Indeed, I suspect that sufficiently weird voting methods can be constructed
showing that either one can be satisfied without satisfying the other. However,
I also suspect that the typically discussed voting methods either satisfy both
or fail both. More specifically here, the issue of whether either type of
monotonicity implies the other was clearly what I was talking about in my
response to Rob's message which, in turn, Mike was responding to--I certainly
was not just "talking about a particular method, Instant Runoff, which ... is
known to be nonmonotonic anyway".
In fact, I have never used and I strongly oppose the use of the term "Instant
Runoff" to mean MPV/STV/Hare voting. Runoff has an established meaning, at
least it does in the United States--it's the pairwise match between the top two
plurality leaders, if neither has a strict majority. So an "instant runoff"
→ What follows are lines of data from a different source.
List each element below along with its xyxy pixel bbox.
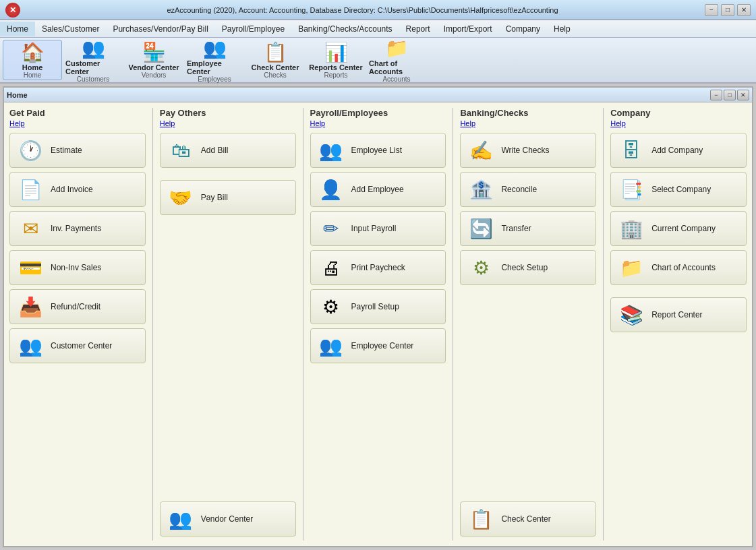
- add-employee-button[interactable]: 👤 Add Employee: [310, 172, 446, 207]
- select-company-button[interactable]: 📑 Select Company: [610, 172, 747, 207]
- minimize-button[interactable]: −: [705, 4, 718, 16]
- write-checks-label: Write Checks: [501, 146, 549, 155]
- add-bill-label: Add Bill: [201, 146, 229, 155]
- add-invoice-button[interactable]: 📄 Add Invoice: [9, 172, 146, 207]
- menu-item-purchases[interactable]: Purchases/Vendor/Pay Bill: [106, 22, 214, 36]
- payroll-title: Payroll/Employees: [310, 108, 446, 118]
- inner-restore-btn[interactable]: □: [724, 90, 736, 100]
- reconcile-label: Reconcile: [501, 185, 537, 194]
- get-paid-column: Get Paid Help 🕐 Estimate 📄 Add Invoice ✉…: [9, 108, 146, 541]
- menu-item-help[interactable]: Help: [547, 22, 577, 36]
- non-inv-sales-button[interactable]: 💳 Non-Inv Sales: [9, 250, 146, 285]
- menu-item-sales[interactable]: Sales/Customer: [35, 22, 106, 36]
- estimate-icon: 🕐: [17, 140, 44, 162]
- report-center-icon: 📚: [618, 304, 645, 326]
- print-paycheck-label: Print Paycheck: [351, 263, 405, 272]
- chart-of-accounts-button[interactable]: 📁 Chart of Accounts: [610, 250, 747, 285]
- menu-item-report[interactable]: Report: [399, 22, 437, 36]
- banking-title: Banking/Checks: [460, 108, 596, 118]
- inner-close-btn[interactable]: ✕: [737, 90, 749, 100]
- input-payroll-label: Input Payroll: [351, 224, 397, 233]
- add-company-button[interactable]: 🗄 Add Company: [610, 133, 747, 168]
- print-paycheck-icon: 🖨: [318, 257, 345, 279]
- employee-center-col-icon: 👥: [318, 335, 345, 357]
- window-controls: − □ ✕: [705, 4, 751, 16]
- employee-center-icon: 👥: [203, 39, 227, 58]
- employee-center-button[interactable]: 👥 Employee Center: [310, 328, 446, 363]
- select-company-label: Select Company: [651, 185, 711, 194]
- toolbar-check-sublabel: Checks: [264, 71, 286, 79]
- restore-button[interactable]: □: [721, 4, 734, 16]
- divider-3: [453, 108, 453, 541]
- toolbar-check-center[interactable]: 📋 Check Center Checks: [245, 40, 305, 80]
- report-center-button[interactable]: 📚 Report Center: [610, 297, 747, 332]
- employee-list-button[interactable]: 👥 Employee List: [310, 133, 446, 168]
- current-company-icon: 🏢: [618, 218, 645, 240]
- refund-credit-button[interactable]: 📥 Refund/Credit: [9, 289, 146, 324]
- transfer-icon: 🔄: [467, 218, 494, 240]
- vendor-center-label: Vendor Center: [201, 514, 253, 524]
- payroll-help[interactable]: Help: [310, 119, 446, 127]
- write-checks-button[interactable]: ✍ Write Checks: [460, 133, 596, 168]
- refund-credit-label: Refund/Credit: [51, 302, 100, 311]
- toolbar-reports-center[interactable]: 📊 Reports Center Reports: [306, 40, 366, 80]
- chart-accounts-icon: 📁: [385, 39, 409, 58]
- customer-center-button[interactable]: 👥 Customer Center: [9, 328, 146, 363]
- get-paid-help[interactable]: Help: [9, 119, 146, 127]
- pay-others-help[interactable]: Help: [160, 119, 296, 127]
- menu-bar: Home Sales/Customer Purchases/Vendor/Pay…: [0, 20, 756, 38]
- window-title: ezAccounting (2020), Account: Accounting…: [20, 6, 705, 14]
- transfer-button[interactable]: 🔄 Transfer: [460, 211, 596, 246]
- add-bill-icon: 🛍: [167, 140, 194, 162]
- current-company-button[interactable]: 🏢 Current Company: [610, 211, 747, 246]
- title-bar: ✕ ezAccounting (2020), Account: Accounti…: [0, 0, 756, 20]
- toolbar-reports-sublabel: Reports: [324, 71, 347, 79]
- non-inv-sales-label: Non-Inv Sales: [51, 263, 101, 272]
- add-bill-button[interactable]: 🛍 Add Bill: [160, 133, 296, 168]
- company-spacer: [610, 289, 747, 297]
- check-center-button[interactable]: 📋 Check Center: [460, 501, 596, 537]
- customer-center-label: Customer Center: [51, 341, 112, 350]
- toolbar-chart-accounts[interactable]: 📁 Chart of Accounts Accounts: [367, 40, 426, 80]
- inv-payments-button[interactable]: ✉ Inv. Payments: [9, 211, 146, 246]
- payroll-setup-label: Payroll Setup: [351, 302, 399, 311]
- add-company-icon: 🗄: [618, 140, 645, 162]
- main-area: Home − □ ✕ Get Paid Help 🕐 Estimate 📄 Ad…: [0, 84, 756, 550]
- menu-item-company[interactable]: Company: [499, 22, 547, 36]
- payroll-setup-button[interactable]: ⚙ Payroll Setup: [310, 289, 446, 324]
- app-close-icon[interactable]: ✕: [5, 3, 20, 18]
- employee-list-label: Employee List: [351, 146, 402, 155]
- menu-item-home[interactable]: Home: [0, 22, 35, 36]
- window-inner-controls: − □ ✕: [710, 90, 749, 100]
- menu-item-payroll[interactable]: Payroll/Employee: [215, 22, 291, 36]
- customer-center-col-icon: 👥: [17, 335, 44, 357]
- banking-column: Banking/Checks Help ✍ Write Checks 🏦 Rec…: [460, 108, 596, 541]
- check-center-icon: 📋: [264, 43, 287, 62]
- reconcile-button[interactable]: 🏦 Reconcile: [460, 172, 596, 207]
- inner-minimize-btn[interactable]: −: [710, 90, 722, 100]
- banking-help[interactable]: Help: [460, 119, 596, 127]
- toolbar-employee-sublabel: Employees: [198, 75, 231, 83]
- check-setup-button[interactable]: ⚙ Check Setup: [460, 250, 596, 285]
- menu-item-banking[interactable]: Banking/Checks/Accounts: [291, 22, 399, 36]
- input-payroll-button[interactable]: ✏ Input Payroll: [310, 211, 446, 246]
- window-title-label: Home: [7, 91, 28, 99]
- close-button[interactable]: ✕: [737, 4, 751, 16]
- menu-item-import[interactable]: Import/Export: [437, 22, 499, 36]
- pay-others-column: Pay Others Help 🛍 Add Bill 🤝 Pay Bill 👥 …: [160, 108, 296, 541]
- reconcile-icon: 🏦: [467, 179, 494, 201]
- toolbar-vendor-center[interactable]: 🏪 Vendor Center Vendors: [124, 40, 183, 80]
- current-company-label: Current Company: [651, 224, 716, 233]
- refund-credit-icon: 📥: [17, 296, 44, 318]
- toolbar-employee-center[interactable]: 👥 Employee Center Employees: [185, 40, 244, 80]
- check-setup-label: Check Setup: [501, 263, 548, 272]
- toolbar: 🏠 Home Home 👥 Customer Center Customers …: [0, 38, 756, 84]
- estimate-button[interactable]: 🕐 Estimate: [9, 133, 146, 168]
- company-help[interactable]: Help: [610, 119, 747, 127]
- toolbar-home[interactable]: 🏠 Home Home: [3, 40, 62, 80]
- print-paycheck-button[interactable]: 🖨 Print Paycheck: [310, 250, 446, 285]
- vendor-center-button[interactable]: 👥 Vendor Center: [160, 501, 296, 537]
- pay-bill-button[interactable]: 🤝 Pay Bill: [160, 180, 296, 215]
- toolbar-customer-center[interactable]: 👥 Customer Center Customers: [63, 40, 123, 80]
- non-inv-sales-icon: 💳: [17, 257, 44, 279]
should be that pairwise match based on the voters ranked ballots. I suggest
calling the single-winner version of STV/Hare by the abbreviation "PEV."
Supporters could say PEV stands for Preferentially Empowered Voting, while
others could say that PEV stands for Plurality Elimination Voting, which is what
it really is.
In my opinion, what Rob was trying to discuss in his original message, and what
Mike keeps repeating--that PEV fails (in the terminology just above) BOTH
preference-monotonicity AND turnout-monotonicity--is crucially important. I
think these failures, taken together, form the single greatest flaw of PEV.
Perhaps that's why I was somewhat upset when Rob presented this flaw the way he
did. I urge Rob, and Mike, and anyone else interested, to develop powerfully
worded but technically correct presentations to show why PEV, and all other
voting methods with this flaw, are quite undesirable.